東京大学医学部附属病院の教員が収賄容疑で逮捕された件について、藤井輝夫総長は極めて重大な事態であると認識を示し、関係者および支援者に対し心よりお詫びを述べました。

今後の対応

  • 今後進められる捜査に全面的に協力する。
  • 大学としても外部弁護士による調査で事実関係を明らかにし、厳正に対処する。
  • 事実関係が明確になり次第、執行部および関係部局長の責任の所在を明らかにし、然るべき対応をとる。

社会からの信頼回復に向けた改革

報道されている医学系研究科の事案に続き、今回の事態は東京大学および国立大学法人への社会の信頼をさらに損なうものと重く受け止めている。

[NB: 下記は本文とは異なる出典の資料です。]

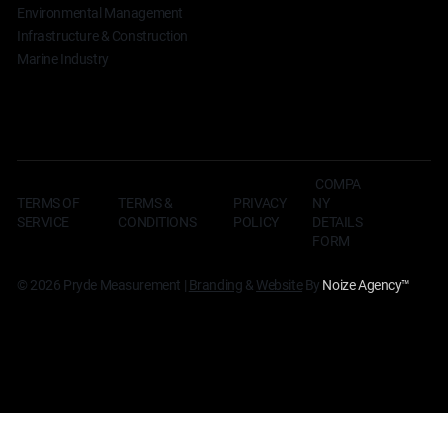
Environmental Management
Infrastructure & Construction
Marine Industry
COMPA
TERMS OF
TERMS &
NY
PRIVACY
SERVICE
CONDITIONS
DETAILS
POLICY
FORM
© 2026 Pryde Measurement |
Branding
&
Website
By
Noize Agency
™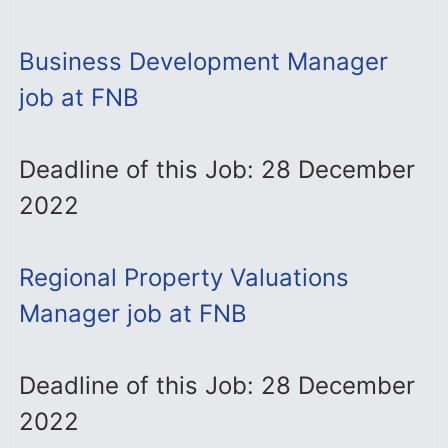
Business Development Manager
job at FNB
Deadline of this Job: 28 December
2022
Regional Property Valuations
Manager job at FNB
Deadline of this Job: 28 December
2022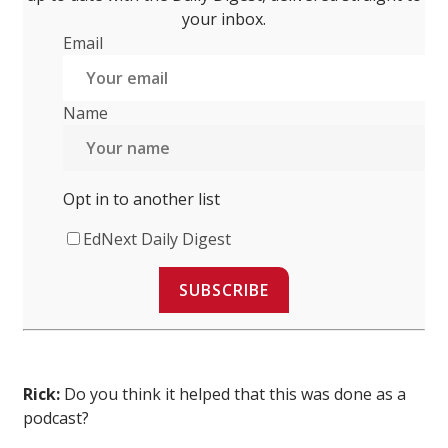
your inbox.
Email
Name
Opt in to another list
EdNext Daily Digest
SUBSCRIBE
Rick:
Do you think it helped that this was done as a
podcast?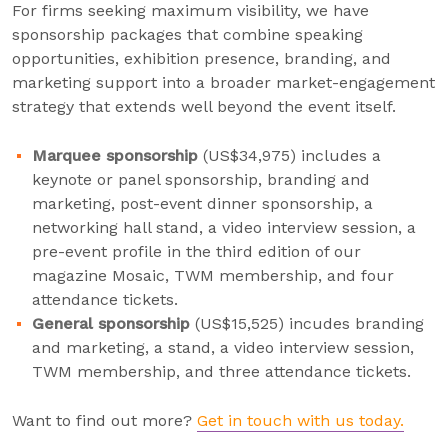
For firms seeking maximum visibility, we have
sponsorship packages that combine speaking
opportunities, exhibition presence, branding, and
marketing support into a broader market-engagement
strategy that extends well beyond the event itself.
Marquee sponsorship
(US$34,975) includes a
keynote or panel sponsorship, branding and
marketing, post-event dinner sponsorship, a
networking hall stand, a video interview session, a
pre-event profile in the third edition of our
magazine Mosaic, TWM membership, and four
attendance tickets.
General sponsorship
(US$15,525) incudes branding
and marketing, a stand, a video interview session,
TWM membership, and three attendance tickets.
Want to find out more?
Get in touch with us today.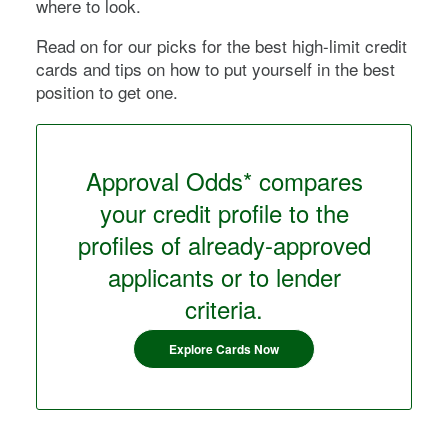
where to look.
Read on for our picks for the best high-limit credit
cards and tips on how to put yourself in the best
position to get one.
Approval Odds* compares
your credit profile to the
profiles of already-approved
applicants or to lender
criteria.
Explore Cards Now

大学が社会との対話を深め、外部からの支援や協働を得て教育研究を展開するには、社会からの信頼が不可欠である。今回の不祥事は、その信頼を毀損し、教育研究活動の発展を妨げる行為であり、決して許されるものではない。

失われた信頼を回復するため、執行部主導のもと全学一丸となってガバナンス改革を速やかに進める。

ガバナンス改革の概要

これらの改革は単なる対症療法ではなく、「世界の公共を担う」総合大学としての強固なガバナンス体制確立を目指すものである。

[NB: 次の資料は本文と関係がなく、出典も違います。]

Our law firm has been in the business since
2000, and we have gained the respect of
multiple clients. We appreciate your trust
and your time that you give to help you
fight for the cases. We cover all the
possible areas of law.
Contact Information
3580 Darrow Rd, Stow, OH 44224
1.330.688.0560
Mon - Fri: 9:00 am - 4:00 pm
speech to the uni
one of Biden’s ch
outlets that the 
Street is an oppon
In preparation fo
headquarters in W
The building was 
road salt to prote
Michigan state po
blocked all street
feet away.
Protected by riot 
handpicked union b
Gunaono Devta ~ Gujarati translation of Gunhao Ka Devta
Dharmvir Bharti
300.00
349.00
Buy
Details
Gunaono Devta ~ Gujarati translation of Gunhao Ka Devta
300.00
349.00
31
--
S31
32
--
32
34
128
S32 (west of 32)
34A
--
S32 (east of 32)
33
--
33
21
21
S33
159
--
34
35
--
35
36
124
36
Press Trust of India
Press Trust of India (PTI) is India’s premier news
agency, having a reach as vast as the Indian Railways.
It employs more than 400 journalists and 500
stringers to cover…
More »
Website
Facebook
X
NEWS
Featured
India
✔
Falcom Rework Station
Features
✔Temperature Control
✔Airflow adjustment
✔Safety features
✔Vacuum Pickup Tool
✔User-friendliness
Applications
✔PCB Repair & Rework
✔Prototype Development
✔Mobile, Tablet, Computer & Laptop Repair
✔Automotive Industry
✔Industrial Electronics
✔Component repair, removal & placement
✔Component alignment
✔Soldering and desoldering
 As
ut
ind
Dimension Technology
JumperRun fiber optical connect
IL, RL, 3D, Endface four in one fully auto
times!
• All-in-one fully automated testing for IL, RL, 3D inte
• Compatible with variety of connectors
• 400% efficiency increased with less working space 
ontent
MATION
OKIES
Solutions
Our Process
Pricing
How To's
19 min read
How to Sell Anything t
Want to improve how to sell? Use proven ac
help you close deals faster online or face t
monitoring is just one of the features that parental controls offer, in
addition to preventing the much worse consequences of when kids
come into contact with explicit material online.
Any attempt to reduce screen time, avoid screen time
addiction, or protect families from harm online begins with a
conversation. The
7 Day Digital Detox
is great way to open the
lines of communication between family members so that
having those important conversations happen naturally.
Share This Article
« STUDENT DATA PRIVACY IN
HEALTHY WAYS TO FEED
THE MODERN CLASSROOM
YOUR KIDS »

  1. 民間からの資金受け入れを伴う活動に関わる制度の見直し

    • 教職員の倫理意識徹底、大学本部によるガバナンス強化を柱とした社会連携講座等の運営に関する改革策を策定・実行中。
    • 寄付金の受け入れ・執行管理体制(利益相反チェック含む)を検証し、見直しを行う。
  2. 医学系研究科・医学部・医学部附属病院の抜本的改革

    • 組織体制や運営上の問題点を明らかにし、根本的な解決を図る。
    • 学外者を中心とした「医学系研究科・医学部・医学部附属病院改革委員会」を設置。
    • 病院の大学附属化の可能性、運営の透明性向上、部門間連携強化、情報共有促進、外部資金管理の見直しなどを検討する。

これらの改革を通じて、社会の信頼を回復し、教育研究および診療活動の発展を目指すとしている。

用語解説

  • 収賄: 公務員などが、その職務に関して不正な利益を受け取ること。
  • ガバナンス: 企業や組織における統治・管理体制のこと。